За неделю до открытия Комиссии государыня издала об оном именной указ Правительствующему Сенату и в тот же день утвердила Александра Алексеевича Вяземского в должности генерал-прокурора.

В день открытия Комиссии, кое состоялось тридцатого июля, в Москву съехалось до четырехсот шестидесяти депутатов. Почти у всех в петлицах на золотых цепочках красовались золотые овальные медали с изображением вензелевого имени Екатерины Второй на одной стороне, а на другой – пирамиды, увенчанной короной с надписью: «Блаженство каждого и всех», внизу же овала: «1766 года декабря 14-го» – день и год, когда обнародовали Манифест императрицы Екатерины об учреждении Комиссии, о сочинении проекта нового Уложения и о созыве депутатов со всей империи.
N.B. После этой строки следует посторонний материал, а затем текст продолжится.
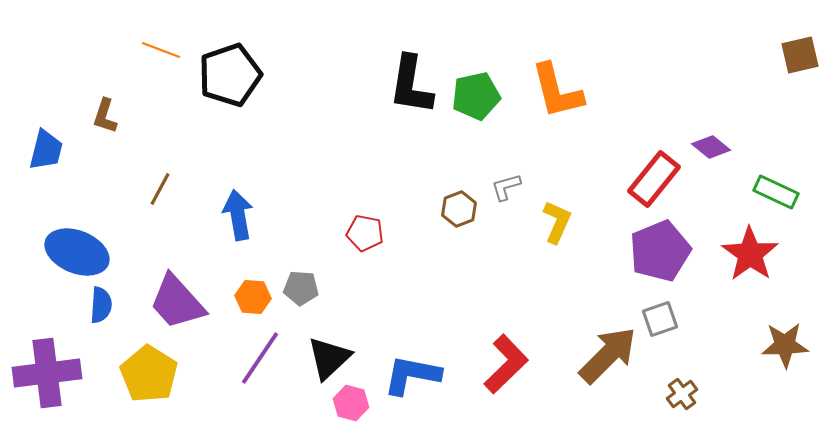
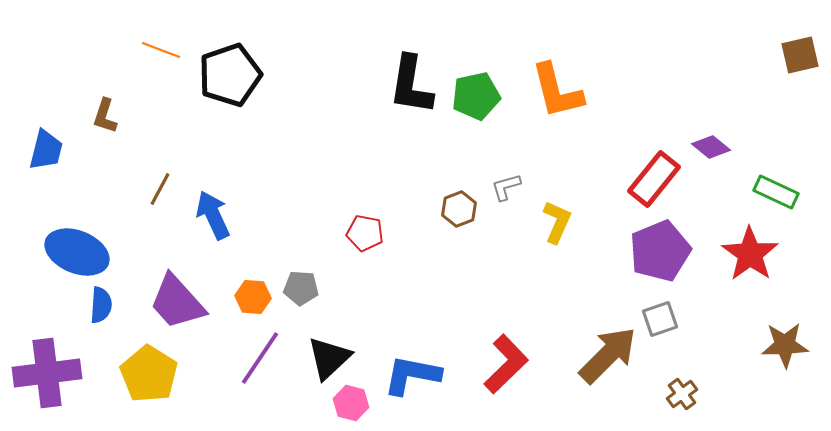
blue arrow: moved 25 px left; rotated 15 degrees counterclockwise
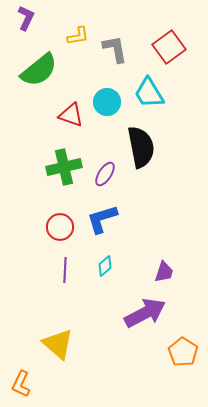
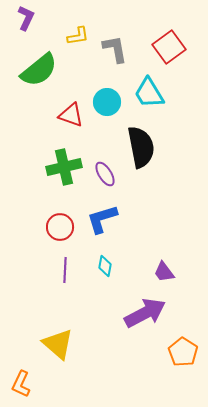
purple ellipse: rotated 65 degrees counterclockwise
cyan diamond: rotated 40 degrees counterclockwise
purple trapezoid: rotated 125 degrees clockwise
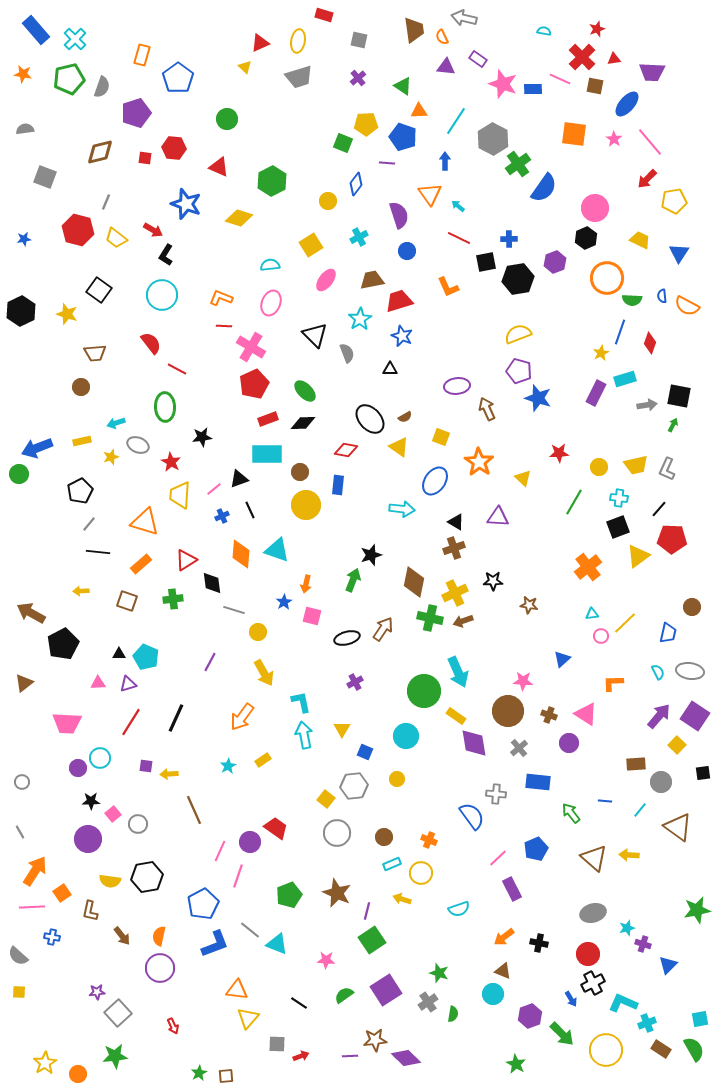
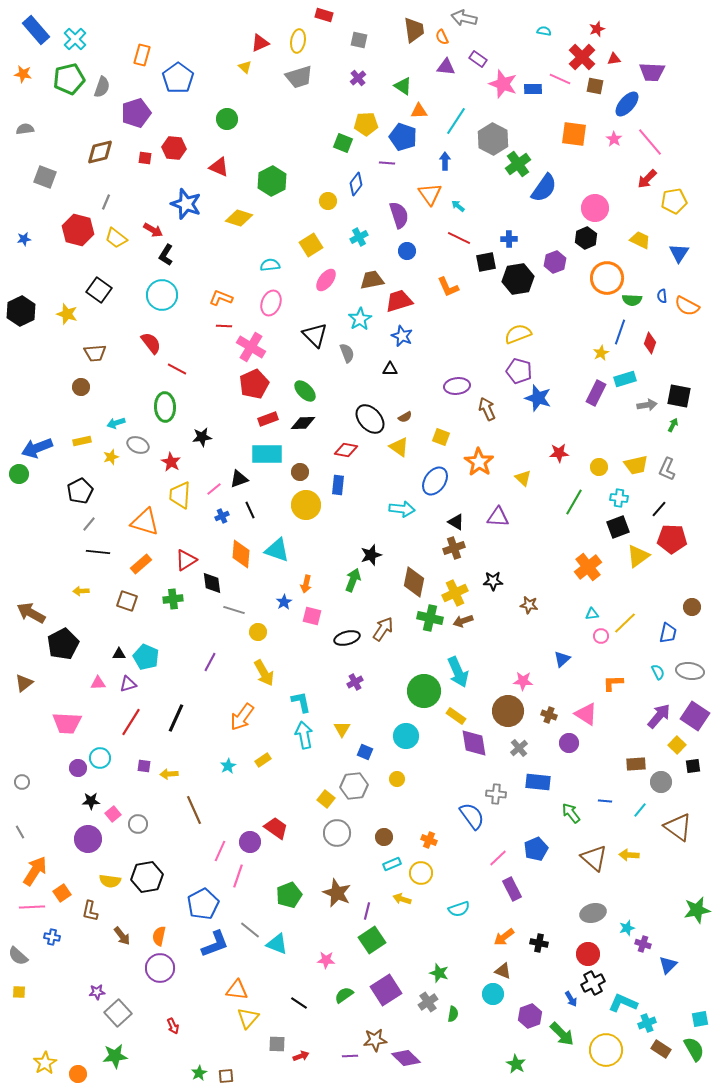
purple square at (146, 766): moved 2 px left
black square at (703, 773): moved 10 px left, 7 px up
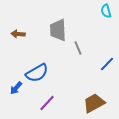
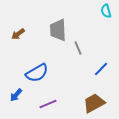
brown arrow: rotated 40 degrees counterclockwise
blue line: moved 6 px left, 5 px down
blue arrow: moved 7 px down
purple line: moved 1 px right, 1 px down; rotated 24 degrees clockwise
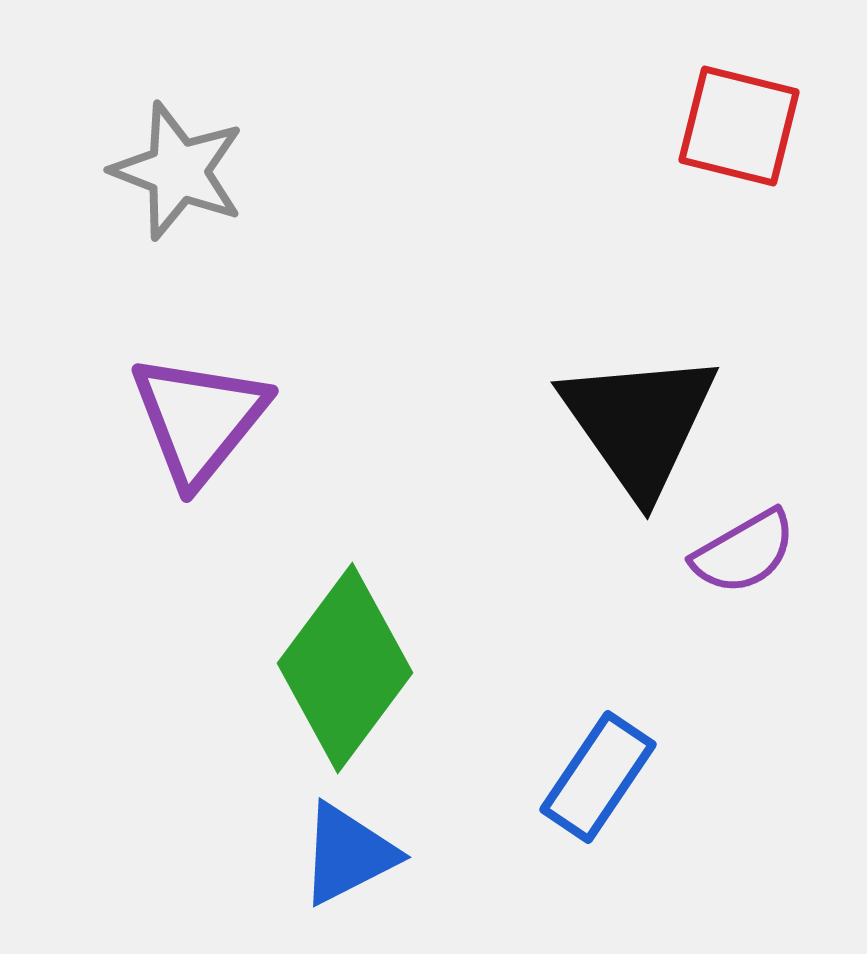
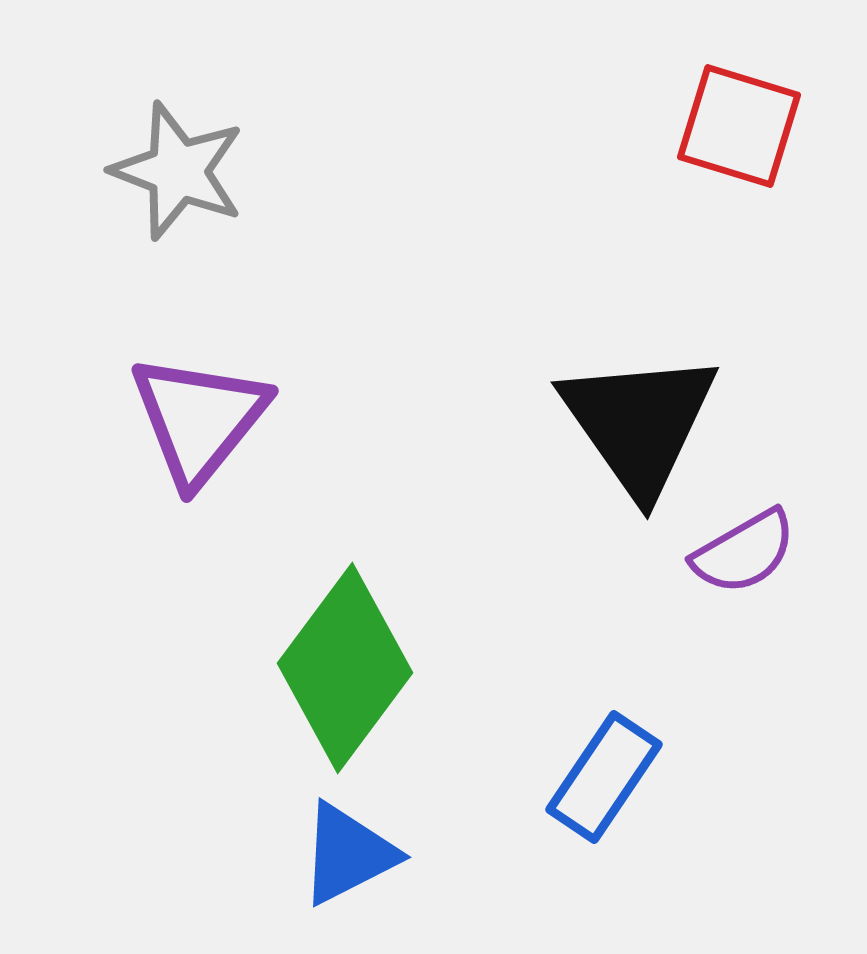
red square: rotated 3 degrees clockwise
blue rectangle: moved 6 px right
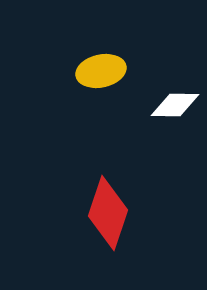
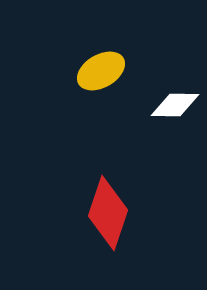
yellow ellipse: rotated 18 degrees counterclockwise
В десятом часу утра милостиво улыбающаяся Ея Величество императрица Екатерина Вторая, в малой короне на высокой прическе, в императорской мантии поверх изысканного платья, выехала из Головинского дворца в Кремль, в карете, запряженной восьмеркой лошадей, украшенной позолоченной короной и гербом. Явление ее было необычайно величественно и отличалось великолепием. Сама императрица блистала свежестью и красотой. Народ, толпившийся в Кремле, замер при ее появлении. Рядом с каретой императрицы ехали верхами обер-шталмейстер Лев Александрович Нарышкин, шталмейстер Александр Сергеевич Строганов, генерал – адъютант Алексей Григорьевич Орлов, генерал-лейтенант Федор Григорьевич Орлов, генерал-полицмейстер Николай Иванович Чичерин. За ними следовали кавалергарды во главе с генерал – аншефом в золоченной кирасе, Григорием Григорьевичем Орловым. Народ с интересом разглядывал ехавшего следом Великого князя со своим сопровождением, а такожде движущихся за ними длинным хвостом других вельможных лиц.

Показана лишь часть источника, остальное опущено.